「明治維新は薩長によるテロだった」初めて大河ドラマでそう描いたNHKをもっと褒めよう 維新賛美の「司馬史観」から脱却した (2ページ目) | PRESIDENT Online(プレジデントオンライン)
この記事を読んでいろいろ感じた。
『明治維新は失敗だった』という説を聞いたことがある。
『経済的、財政的、統治能力が限界に来ていた徳川幕府(と日本社会)が、もはやその機能に不全を起こし、西国雄藩(薩長土肥)などの内圧と、諸外国の外圧に押され、結果、その列強地方藩の者(大久保らなど)により、改められた政権(明治政府)が出来ただけであり、それを我々が後に“明治”と呼んでいるに過ぎない』…というものだった。
その後の日本政府、社会、軍国主義への傾倒、無理な外征(アジア進出)をした為、敗戦という“憂き目に会った”という。
全ては、あの明治維新のせい。明治革命をもっと違う形で成し遂げていたら…。
と、そんな話だったような気がした。
明治維新は、日本社会の大きな転換であり、それが今日の我々につながっのは間違いが無いと思う。
司馬遼太郎先生のいわゆる“司馬史観”は、決して明治維新を肯定するものではないと俺は思っている。
『明治維新は薩長によるテロである』は、ある程度明治維新の側面を捉えているとは思う。
NHK大河ドラマ『青天を衝け』で徳川慶喜(草薙剛)の話題を聞いた。
『明治維新は失敗』とは、『最後の将軍、徳川慶喜は英雄か?』という問いになると思う。
慶喜は希代の政治的頭脳と、事態を冷徹に見定める事が出来ていたと思う。
水戸学の『尊皇攘夷』を早くから“不可”と見ていて、他藩の伸長も感じていた。
それは徳川幕府という統治システムの劣化と、新たな政治機構への移行の必要性を見ていた事からも窺える。
新たな政権が、その基盤の脆弱性があると見ていたのも実に優秀だと思う。
だが、それに己が加わろうとした事。
後に“戊辰戦争”と呼ばれる内戦がもっと長期間すると睨んでいた事は、“誤り”だった、と思う。

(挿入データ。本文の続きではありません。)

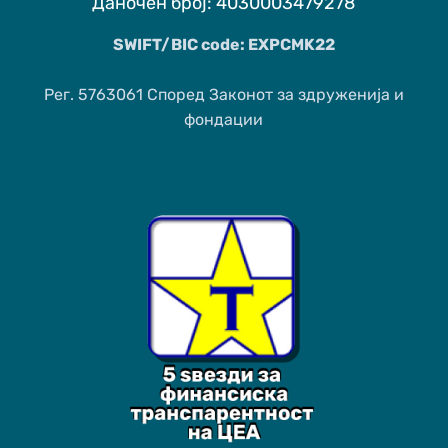
Даночен број: 4030003479278
SWIFT/BIC code: EXPCMK22
Рег. 5763061 Според Законот за здруженија и
фондации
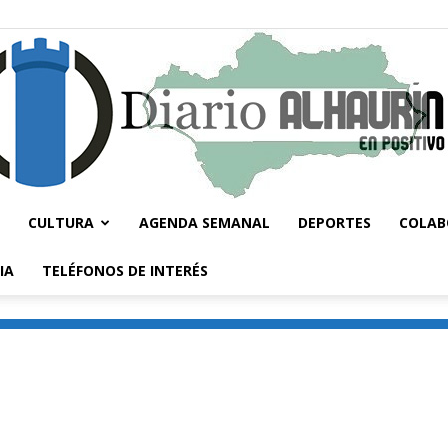
CULTURA
AGENDA SEMANAL
DEPORTES
COLAB
Diario
IA
TELÉFONOS DE INTERÉS
Alhaurín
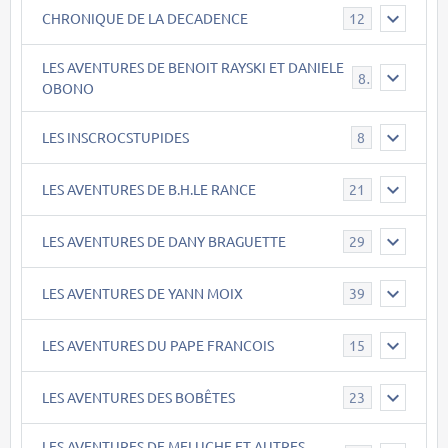
CHRONIQUE DE LA DECADENCE
12
LES AVENTURES DE BENOIT RAYSKI ET DANIELE
8
OBONO
LES INSCROCSTUPIDES
8
LES AVENTURES DE B.H.LE RANCE
21
LES AVENTURES DE DANY BRAGUETTE
29
LES AVENTURES DE YANN MOIX
39
LES AVENTURES DU PAPE FRANCOIS
15
LES AVENTURES DES BOBÊTES
23
LES AVENTURES DE MELUCHE ET AUTRES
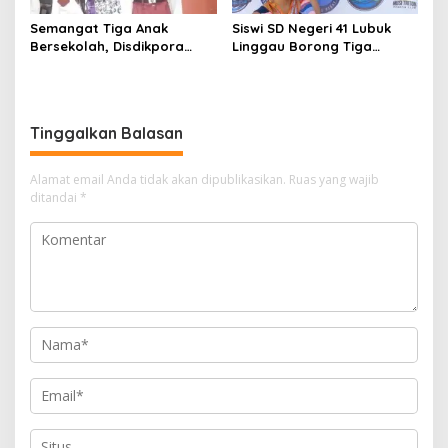
Semangat Tiga Anak
Siswi SD Negeri 41 Lubuk
Bersekolah, Disdikpora
Linggau Borong Tiga
Pangandaran Pastikan Hak
Medali Perunggu di
Pendidikan Terpenuhi
Kejuaraan Akuatik
Indonesia Palembang
Tinggalkan Balasan
Alamat email Anda tidak akan dipublikasikan.
Ruas yang wajib
ditandai
*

ミスである。
『慶喜は英雄か?』という問いに対する答えは、『英雄に成り損ねた』と言えると俺は思う。
慶喜が大阪城から“待避”し、後に明治政府に“参与”として加わっていたら、明治政府に“前政権(徳川幕府)”の影響を維持していたら、日本の近現代史はまた違っていたに違いない。